-- DATASET EXCERPTS follows --

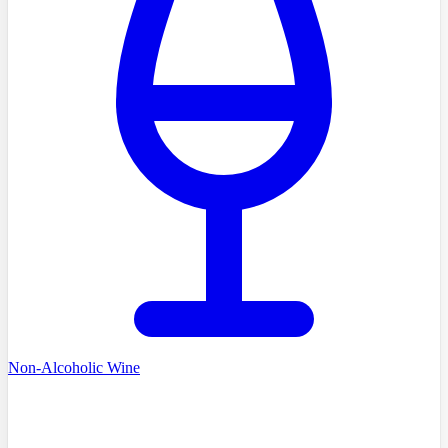
Non-Alcoholic Wine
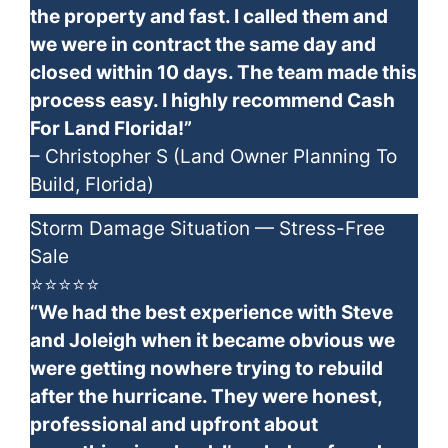
the property and fast. I called them and
we were in contract the same day and
closed within 10 days. The team made this
process easy. I highly recommend Cash
For Land Florida!”
– Christopher S (Land Owner Planning To
Build, Florida)
Storm Damage Situation — Stress-Free
Sale
⭐⭐⭐⭐⭐
“We had the best experience with Steve
and Joleigh when it became obvious we
were getting nowhere trying to rebuild
after the hurricane. They were honest,
professional and upfront about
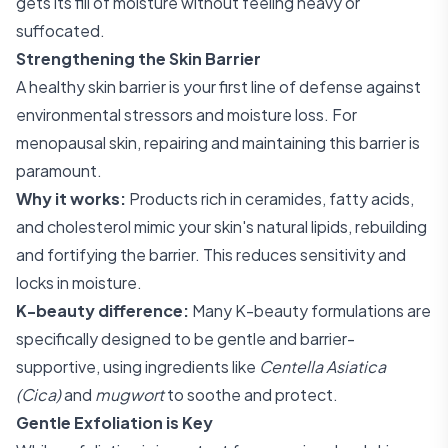
gets its fill of moisture without feeling heavy or
suffocated.
Strengthening the Skin Barrier
A healthy skin barrier is your first line of defense against
environmental stressors and moisture loss. For
menopausal skin, repairing and maintaining this barrier is
paramount.
Why it works:
Products rich in ceramides, fatty acids,
and cholesterol mimic your skin's natural lipids, rebuilding
and fortifying the barrier. This reduces sensitivity and
locks in moisture.
K-beauty difference:
Many K-beauty formulations are
specifically designed to be gentle and barrier-
supportive, using ingredients like
Centella Asiatica
(Cica)
and
mugwort
to soothe and protect.
Gentle Exfoliation is Key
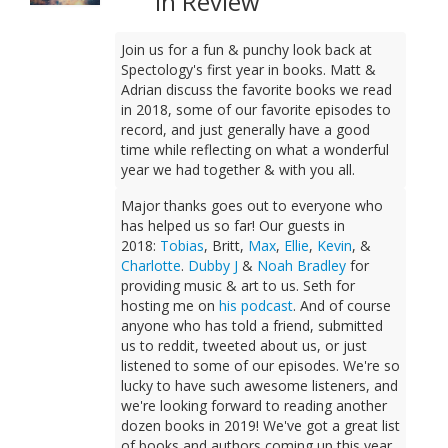
In Review
Join us for a fun & punchy look back at
Spectology's first year in books. Matt &
Adrian discuss the favorite books we read
in 2018, some of our favorite episodes to
record, and just generally have a good
time while reflecting on what a wonderful
year we had together & with you all.
Major thanks goes out to everyone who
has helped us so far! Our guests in
2018:
Tobias
, Britt,
Max
,
Ellie
,
Kevin
, &
Charlotte
.
Dubby J
&
Noah Bradley
for
providing music & art to us. Seth for
hosting me on
his podcast
. And of course
anyone who has told a friend, submitted
us to reddit, tweeted about us, or just
listened to some of our episodes. We're so
lucky to have such awesome listeners, and
we're looking forward to reading another
dozen books in 2019! We've got a great list
of books and authors coming up this year,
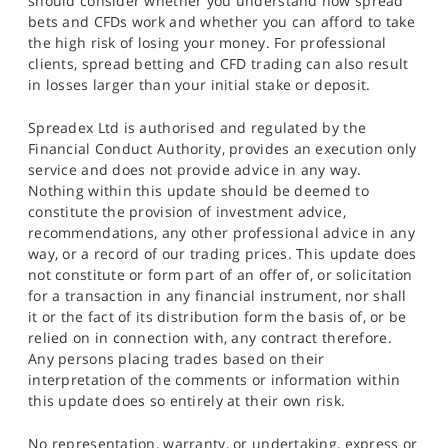
should consider whether you understand how spread
bets and CFDs work and whether you can afford to take
the high risk of losing your money. For professional
clients, spread betting and CFD trading can also result
in losses larger than your initial stake or deposit.
Spreadex Ltd is authorised and regulated by the
Financial Conduct Authority, provides an execution only
service and does not provide advice in any way.
Nothing within this update should be deemed to
constitute the provision of investment advice,
recommendations, any other professional advice in any
way, or a record of our trading prices. This update does
not constitute or form part of an offer of, or solicitation
for a transaction in any financial instrument, nor shall
it or the fact of its distribution form the basis of, or be
relied on in connection with, any contract therefore.
Any persons placing trades based on their
interpretation of the comments or information within
this update does so entirely at their own risk.
No representation, warranty, or undertaking, express or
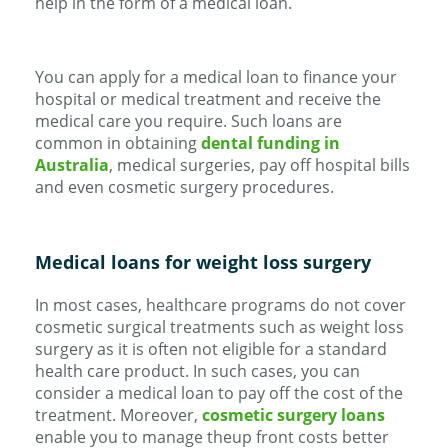
help in the form of a medical loan.
You can apply for a medical loan to finance your
hospital or medical treatment and receive the
medical care you require. Such loans are
common in obtaining
dental funding in
Australia
, medical surgeries, pay off hospital bills
and even cosmetic surgery procedures.
Medical loans for weight loss surgery
In most cases, healthcare programs do not cover
cosmetic surgical treatments such as weight loss
surgery as it is often not eligible for a standard
health care product. In such cases, you can
consider a medical loan to pay off the cost of the
treatment. Moreover,
cosmetic surgery loans
enable you to manage theup front costs better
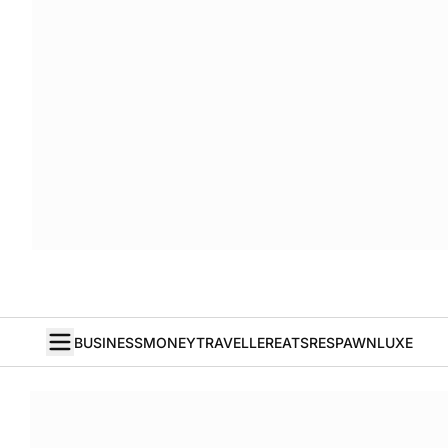
BUSINESS
MONEY
TRAVELLER
EATS
RESPAWN
LUXE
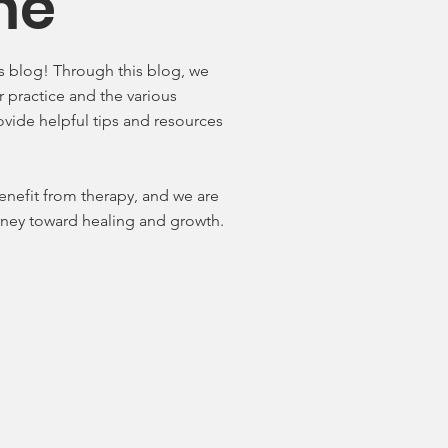
me
 blog! Through this blog, we
r practice and the various
rovide helpful tips and resources
enefit from therapy, and we are
urney toward healing and growth.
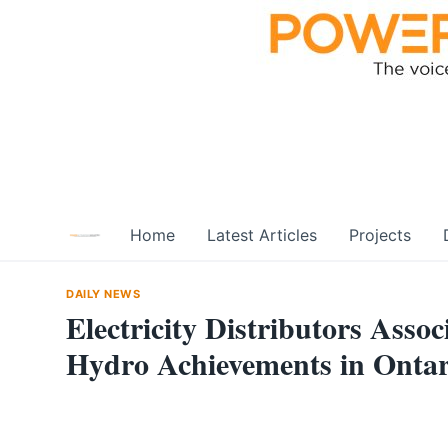
Skip
to
content
Home
Latest Articles
Projects
DAILY NEWS
Electricity Distributors Ass
Hydro Achievements in Ontar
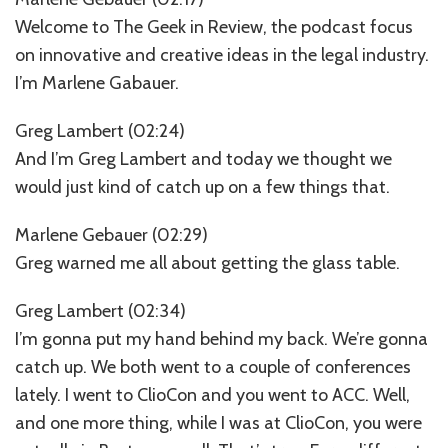
Welcome to The Geek in Review, the podcast focus
on innovative and creative ideas in the legal industry.
I’m Marlene Gabauer.
Greg Lambert (02:24)
And I’m Greg Lambert and today we thought we
would just kind of catch up on a few things that.
Marlene Gebauer (02:29)
Greg warned me all about getting the glass table.
Greg Lambert (02:34)
I’m gonna put my hand behind my back. We’re gonna
catch up. We both went to a couple of conferences
lately. I went to ClioCon and you went to ACC. Well,
and one more thing, while I was at ClioCon, you were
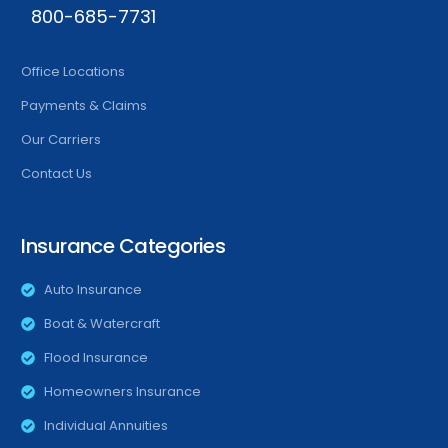
800-685-7731
Office Locations
Payments & Claims
Our Carriers
Contact Us
Insurance Categories
Auto Insurance
Boat & Watercraft
Flood Insurance
Homeowners Insurance
Individual Annuities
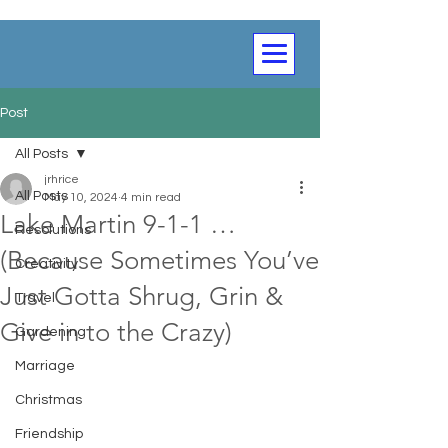
Post
All Posts
jrhrice
All Posts
May 10, 2024
4 min read
Lake Martin 9-1-1 …
Resolutions
(Because Sometimes You’ve
Creativity
Just Gotta Shrug, Grin &
Travel
Give in to the Crazy)
Gardening
Marriage
Christmas
Friendship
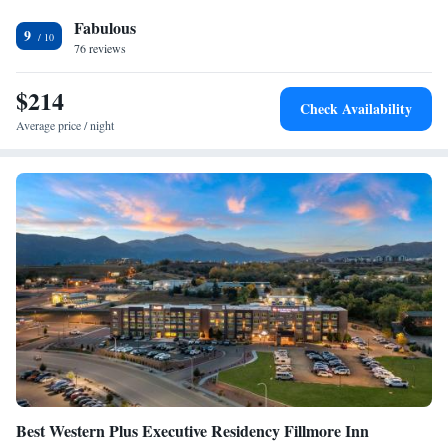
bar. A buffet, continental or American breakfast is available each
Fabulous
morning at the property. The hotel offers 3-star accommodations with an
9
indoor pool. Rock Ledge Ranch Historic Site is 14 miles from Fairfield
76 reviews
Inn & Suites by Marriott Colorado Springs East, while Cheyenne
Mountain is 16 miles from the property. The nearest airport is Colorado
$214
Check Availability
Springs Airport, 5 miles from the accommodation.
Average price / night
Best Western Plus Executive Residency Fillmore Inn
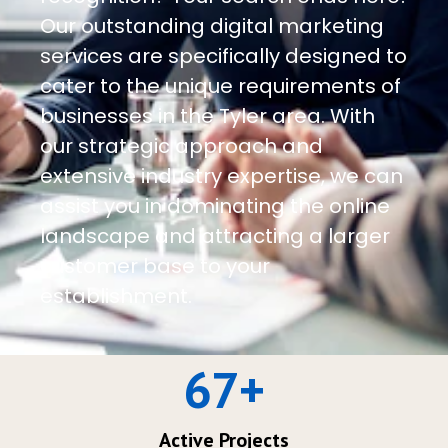
Our outstanding digital marketing
services are specifically designed to
cater to the unique requirements of
businesses in the Tyler area. With
our strategic approach and
extensive industry expertise, we can
assist you in dominating the online
landscape and attracting a larger
customer base to your
establishment.
67
+
Active Projects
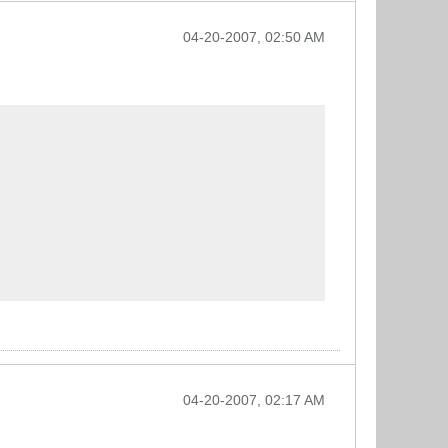
04-20-2007, 02:50 AM
04-20-2007, 02:17 AM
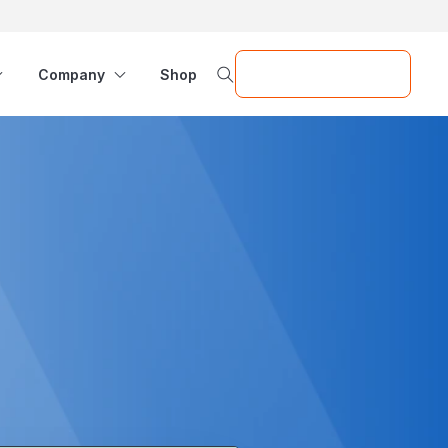
Request a Demo
Company
Shop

-- DATASET EXCERPTS concluded --

# [WORK ITEM]
Reproduce exactly and only the lines from the line that contains "assist you in dominating the online" to the end of the data above, both ends included. No pictures go in the copy.

# [WRITTEN ANSWER]
assist you in dominating the online
landscape and attracting a larger
customer base to your
establishment.
67
+
Active Projects
04-20-2007, 02:50 AM
04-20-2007, 02:17 AM
Request a Demo
Company
Shop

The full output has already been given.